Sejak tahun 2004 yang lalu, didukung oleh Yayasan Tifa, yayasan Interseksi telah melakukan beberapa penelitian untuk mengangkat isu-isu seputar multikulturalisme terutama dalam kaitannya dengan problem hak minoritas di Indonesia. Pada tahun 2005, Interseksi sudah menerbitkan buku Hak Minoritas Dilema Multikulturalisme di Indonesia (ed. Hikmat Budiman), yang mengungkap problem eksistensial yang dialami oleh beberapa komunitas lokal dalam menghadapi kuasa agama resmi yang berkelindan dengan tangan-tangan kekuasaan negara. Di luar dugaan, buku tersebut ternyata mendapat sambutan positif dari beberapa kalangan pembacanya, sehingga Interseksi memutuskan untuk menerbitkan cetakan tersebut tahun 2007 ini. Pada saat yang sama, Interseksi juga menerbitkan buku Hak Minoritas Multikulturalisme dan Dilema Negara Bangsa (ed. Mashudi Noorsalim, et all). Pada buku kedua ini, sedikit berbeda dengan buku pertama, pembahasan lebih diarahkan pada analisa tentang proses minoritisasi dan reformulasi identitas komunitas lokal, di samping analisa tentang kebijakan hukum atas komunitas minoritas di Indonesia.

Apa yang coba diungkap melalui dua buku tentang Hak Minoritas yang didiskusikan pada siang hari ini adalah penjelajahan pada proses minoritisasi atau marjinalisasi kelompok-kelompok minoritas yang diteliti, khususnya di bidang agama, sosial dan budaya. Secara sederhana, konsep minoritisasi (minoritization) yang operasional di sini mengandung arti terjadinya proses-proses atau ”proyek” yang membuat kelompok-kelompok minoritas yang diteliti menjadi semakin terpinggirkan atau semakin terkucilkan sebagai suatu entitas kelompok yang disebut minoritas, dan juga berlangsungnya proses pembentukan, reformulasi dan negosiasi secara sinambung batasan tentang identitas, etnik dan sebagainya. Dua buku yang ada ini memang belum dapat menjelaskan secara menyeluruh masalah-masalah menyangkut hak-hak minoritas di berbagai komunitas lokal di Indonesia.
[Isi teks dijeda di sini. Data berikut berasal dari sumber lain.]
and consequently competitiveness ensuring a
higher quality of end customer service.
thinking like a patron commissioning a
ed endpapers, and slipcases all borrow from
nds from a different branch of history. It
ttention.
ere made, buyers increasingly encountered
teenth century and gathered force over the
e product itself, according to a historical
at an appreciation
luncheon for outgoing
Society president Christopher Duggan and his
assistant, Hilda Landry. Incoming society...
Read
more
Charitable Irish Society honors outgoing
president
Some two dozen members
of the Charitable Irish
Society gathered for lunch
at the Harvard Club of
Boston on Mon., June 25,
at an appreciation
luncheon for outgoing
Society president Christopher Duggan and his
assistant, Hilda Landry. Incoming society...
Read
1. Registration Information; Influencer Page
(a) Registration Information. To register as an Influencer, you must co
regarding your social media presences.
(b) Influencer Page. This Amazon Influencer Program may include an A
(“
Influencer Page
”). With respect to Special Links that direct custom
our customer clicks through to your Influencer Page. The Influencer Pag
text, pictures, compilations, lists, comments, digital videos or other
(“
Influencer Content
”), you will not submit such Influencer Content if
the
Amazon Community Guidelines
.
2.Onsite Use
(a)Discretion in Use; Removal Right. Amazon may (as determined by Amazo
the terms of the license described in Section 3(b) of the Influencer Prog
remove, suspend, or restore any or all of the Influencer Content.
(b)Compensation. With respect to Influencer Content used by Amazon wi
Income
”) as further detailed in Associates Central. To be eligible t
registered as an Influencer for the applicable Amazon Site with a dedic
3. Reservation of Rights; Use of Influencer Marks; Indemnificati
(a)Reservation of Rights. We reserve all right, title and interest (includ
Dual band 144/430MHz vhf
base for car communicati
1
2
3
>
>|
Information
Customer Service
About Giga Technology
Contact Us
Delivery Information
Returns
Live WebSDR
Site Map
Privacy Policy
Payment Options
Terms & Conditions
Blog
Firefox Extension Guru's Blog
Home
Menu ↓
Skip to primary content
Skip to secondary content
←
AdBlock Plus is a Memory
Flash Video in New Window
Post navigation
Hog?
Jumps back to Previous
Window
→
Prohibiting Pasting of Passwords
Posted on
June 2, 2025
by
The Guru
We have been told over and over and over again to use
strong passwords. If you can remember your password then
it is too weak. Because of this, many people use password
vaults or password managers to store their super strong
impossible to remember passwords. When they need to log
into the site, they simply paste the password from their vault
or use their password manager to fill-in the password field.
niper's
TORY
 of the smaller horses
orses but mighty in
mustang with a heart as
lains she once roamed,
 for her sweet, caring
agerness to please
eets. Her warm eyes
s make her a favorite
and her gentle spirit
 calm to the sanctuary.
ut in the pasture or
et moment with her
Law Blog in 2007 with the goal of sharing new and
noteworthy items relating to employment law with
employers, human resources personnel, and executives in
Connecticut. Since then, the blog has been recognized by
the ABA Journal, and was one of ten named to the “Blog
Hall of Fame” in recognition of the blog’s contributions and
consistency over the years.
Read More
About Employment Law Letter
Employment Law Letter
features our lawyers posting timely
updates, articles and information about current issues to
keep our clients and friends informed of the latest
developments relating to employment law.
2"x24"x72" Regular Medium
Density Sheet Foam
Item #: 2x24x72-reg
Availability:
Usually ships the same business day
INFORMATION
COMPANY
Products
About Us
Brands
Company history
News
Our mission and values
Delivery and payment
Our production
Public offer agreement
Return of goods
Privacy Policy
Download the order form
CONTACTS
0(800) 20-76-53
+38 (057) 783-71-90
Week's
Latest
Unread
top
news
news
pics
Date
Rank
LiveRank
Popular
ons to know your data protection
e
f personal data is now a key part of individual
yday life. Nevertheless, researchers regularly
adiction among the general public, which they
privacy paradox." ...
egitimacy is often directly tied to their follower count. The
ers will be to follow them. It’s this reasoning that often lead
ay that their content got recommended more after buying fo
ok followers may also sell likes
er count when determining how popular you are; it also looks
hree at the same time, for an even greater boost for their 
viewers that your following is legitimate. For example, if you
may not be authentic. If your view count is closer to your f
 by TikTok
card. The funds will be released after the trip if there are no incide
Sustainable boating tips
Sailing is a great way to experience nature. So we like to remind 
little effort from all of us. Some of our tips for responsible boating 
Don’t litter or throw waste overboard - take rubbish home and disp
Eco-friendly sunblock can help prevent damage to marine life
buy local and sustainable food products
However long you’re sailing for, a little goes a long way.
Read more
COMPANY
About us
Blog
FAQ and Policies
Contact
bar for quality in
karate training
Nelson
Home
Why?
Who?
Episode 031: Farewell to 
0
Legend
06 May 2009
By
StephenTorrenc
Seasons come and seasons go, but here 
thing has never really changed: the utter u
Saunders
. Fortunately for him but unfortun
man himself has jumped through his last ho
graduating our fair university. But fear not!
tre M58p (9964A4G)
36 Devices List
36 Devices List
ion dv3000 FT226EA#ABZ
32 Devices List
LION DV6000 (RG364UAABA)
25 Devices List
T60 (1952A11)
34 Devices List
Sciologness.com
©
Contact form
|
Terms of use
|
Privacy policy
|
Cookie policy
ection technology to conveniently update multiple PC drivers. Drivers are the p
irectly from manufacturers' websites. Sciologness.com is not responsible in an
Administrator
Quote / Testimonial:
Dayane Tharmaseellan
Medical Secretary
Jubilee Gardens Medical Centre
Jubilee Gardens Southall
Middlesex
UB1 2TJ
Di samping karena masih banyak komunitas lokal yang belum diteliti, keterbatasan dana juga menjadi sebuah kendala besar bagi Interseksi untuk bisa melakukan riset pada konteks komunitas-komunitas lokal lain. Namun demikian, melalui rangkaian seri penelitian dan publikasi tentang hak minoritas ini, yayasan Interseksi mencoba mengajak banyak pihak untuk menghadapi gagasan multikulturalisme secara lebih kritis, dan menjadikan hak minoritas sebagai masalah bersama yang harus dipikirkan jalan keluarnya. Kami berharap beberapa gagasan dalam buku ini dapat dijadikan acuan untuk pembuatan kebijakan yang lebih adil bagi komunitas lokal, dan dapat memberi kontribusi pada pengembangan wacana tentang multikulturalisme yang lebih kritis di Indonesia. Kami juga berharap akan semakin banyak karya-karya sejenis yang lebih berkualitas.

Terima kasih telah datang, dan selamat berdiskusi!